La Conférence de Goma de 2008

Déjà à janvier 2008, suite à une série de guerres démarrée en 2004 contre le Congrès national pour la défense du peuple (CNDP) du général Laurent Nkunda Mihigo -dont l’M23 est la filiation-, le gouvernement de la RDC avait organisé la Conférence de Goma en présence non seulement de cette rébellion, mais de l’ensemble des groupes armés de l’Est. Les travaux de ces assises de paix aboutirent à une déclaration de fin des hostilités, dans laquelle Kinshasa prit divers engagements : une amnistie,  le retour des réfugiés et l’expulsion des rebelles hutus rwandais qui avaient participé au génocide des Tutsis en 1994 au Rwanda.

A l’époque, le président Joseph Kabila avait qualifié de « moment historique » cet événement. Mais, les conditions mêmes du déroulement des travaux de la Conférence et l’amalgame établi  entre des participants au profil si différent furent à l’origine de son rapide échec. Qui n’avait pas été le premier à vrai dire, car en 2007, et même avant, il y en avait eu d’autres.

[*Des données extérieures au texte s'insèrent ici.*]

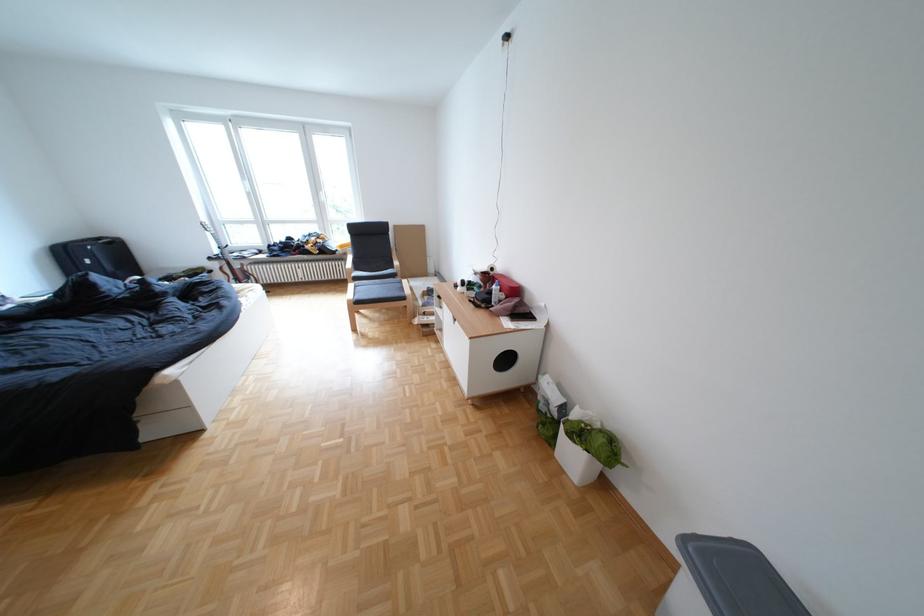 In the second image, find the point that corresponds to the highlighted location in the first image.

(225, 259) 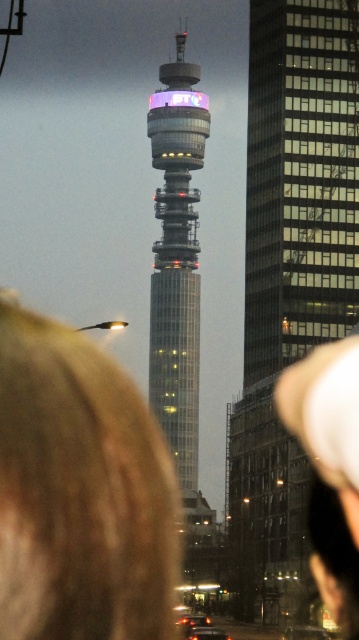 Can you confirm if blonde hair at lower left is positioned above glassy metallic tower at center?

No, blonde hair at lower left is not above glassy metallic tower at center.

Is blonde hair at lower left to the left of glassy metallic tower at center from the viewer's perspective?

In fact, blonde hair at lower left is to the right of glassy metallic tower at center.

What do you see at coordinates (78, 492) in the screenshot? This screenshot has width=359, height=640. I see `blonde hair at lower left` at bounding box center [78, 492].

Identify the location of blonde hair at lower left. (78, 492).

Does point (14, 630) come in front of point (292, 371)?

Yes, it is.

Who is more forward, (38,484) or (330,445)?

Positioned in front is point (38,484).

The width and height of the screenshot is (359, 640). Identify the location of blonde hair at lower left. (78, 492).

Between glassy metallic tower at center and white fabric cap at upper right, which one has less height?

white fabric cap at upper right is shorter.

Who is more forward, (x=185, y=68) or (x=316, y=577)?

Point (x=316, y=577) is more forward.

In order to click on glassy metallic tower at center in this screenshot , I will do `click(176, 259)`. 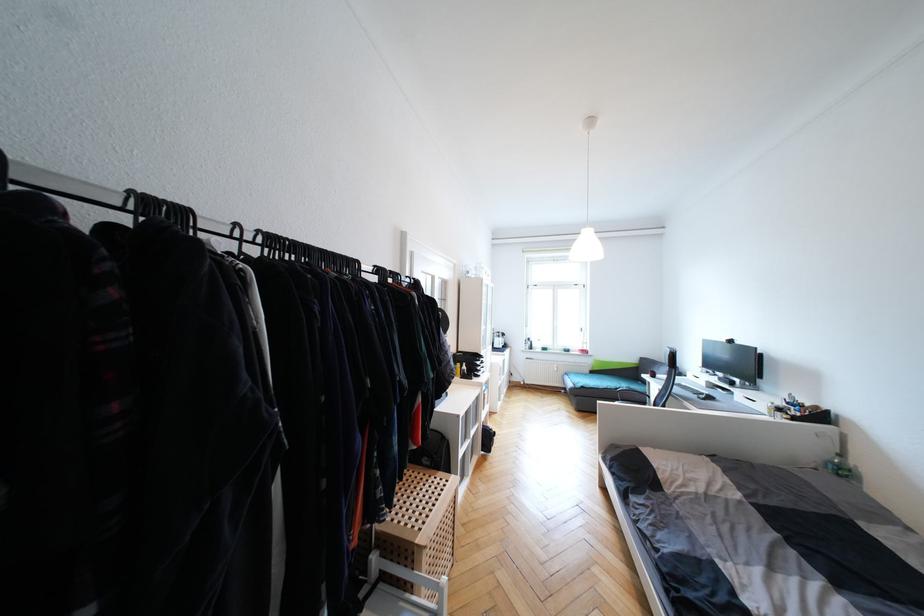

En tout cas, l’amnistie ne fut pas promulguée, les réfugiés congolais survivent dans les camps en terre étrangère et les FDLR sont toujours dans le Kivu, à l’heure actuelle en train de supporter les FARDC et la MONUSCO dans une alliance contre nature contre l’M23.

C’est ainsi qu’à août de la même année 2008, les hostilités recommencèrent entre les FARDC et les troupes de Nkunda, tournant vite à l’avantage de ces dernières qui infligèrent une série de revers cuisants aux loyalistes. A ce point de la confrontation, le régime de Kinshasa était réellement en danger… Mais, qui vola à son secours ? Ce fut paradoxalement Kigali qui, encore une fois, avait été accusé par la communauté internationale de soutenir le CNDP.

Les autorités rwandaises organisèrent un « coup d’Etat » interne au mouvement nkundiste en s’appuyant sur le général Bosco Ntaganda, le chef d’Etat-major de l’armée rebelle.  La manœuvre réussit qu’en partie, car les officiers du CNDP pour la plupart restèrent fidèles à Nkunda. Mais les dés étaient désormais jetés. Nkunda se rendit au Rwanda le 20 janvier 2009, tout en sachant qu’il aurait été arrêté, et les autres commandants furent obligés de cesser les combats et de négocier avec le gouvernement.

Le 23 mars 2009, l’Accord de Goma fut adopté sur la base de 16 articles. Les principaux prévoyaient  la transformation du CNDP en parti politique, la réforme de l’Armée, le retour des réfugiés, l’amnistie pour les rebelles et la libération des prisonniers politiques et de guerre.  

La non-application réitérée des clauses de cet accord fut à l’origine, quatre ans après, d’une nouvelle rébellion. Qui prit le nom du M23, justement pour en indiquer la motivation basique, c’est-à-dire le non-respect des accords pris à l’Hôtel Ihusi de Goma le 23 mars 2009.

Le reste est une histoire connue.

La guerre en cours depuis novembre 2021 connaît une accalmie depuis une semaine et nombreuses défaites subies par l’armée régulière.

Pour l’arrêter, et avant qu’elle reprenne d’intensité, i faudra peut-être, et définitivement, s’attaquer à ses causes.